Records from a data collection
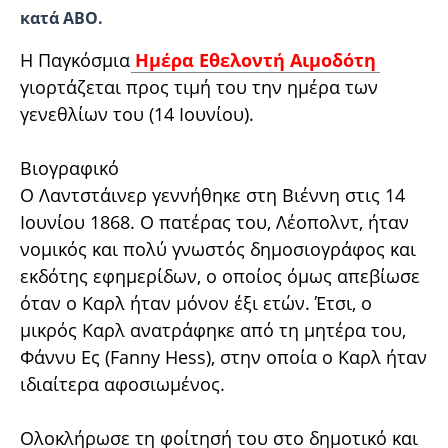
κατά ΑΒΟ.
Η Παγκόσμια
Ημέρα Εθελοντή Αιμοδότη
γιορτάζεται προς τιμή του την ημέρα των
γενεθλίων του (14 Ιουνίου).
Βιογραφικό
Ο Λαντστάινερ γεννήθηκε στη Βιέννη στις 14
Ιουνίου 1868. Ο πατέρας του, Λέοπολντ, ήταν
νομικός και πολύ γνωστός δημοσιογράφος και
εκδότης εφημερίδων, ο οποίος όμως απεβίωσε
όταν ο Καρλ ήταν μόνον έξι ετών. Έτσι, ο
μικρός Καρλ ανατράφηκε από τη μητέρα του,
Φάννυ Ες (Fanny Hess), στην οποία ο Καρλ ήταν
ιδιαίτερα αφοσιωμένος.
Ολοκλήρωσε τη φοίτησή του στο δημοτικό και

§ **TASK BRIEF**
Whenever the word "Καρλ" shows up in a line of the entries above, copy that line.

§ **ANSWER TO THE EXERCISE**
όταν ο Καρλ ήταν μόνον έξι ετών. Έτσι, ο
μικρός Καρλ ανατράφηκε από τη μητέρα του,
Φάννυ Ες (Fanny Hess), στην οποία ο Καρλ ήταν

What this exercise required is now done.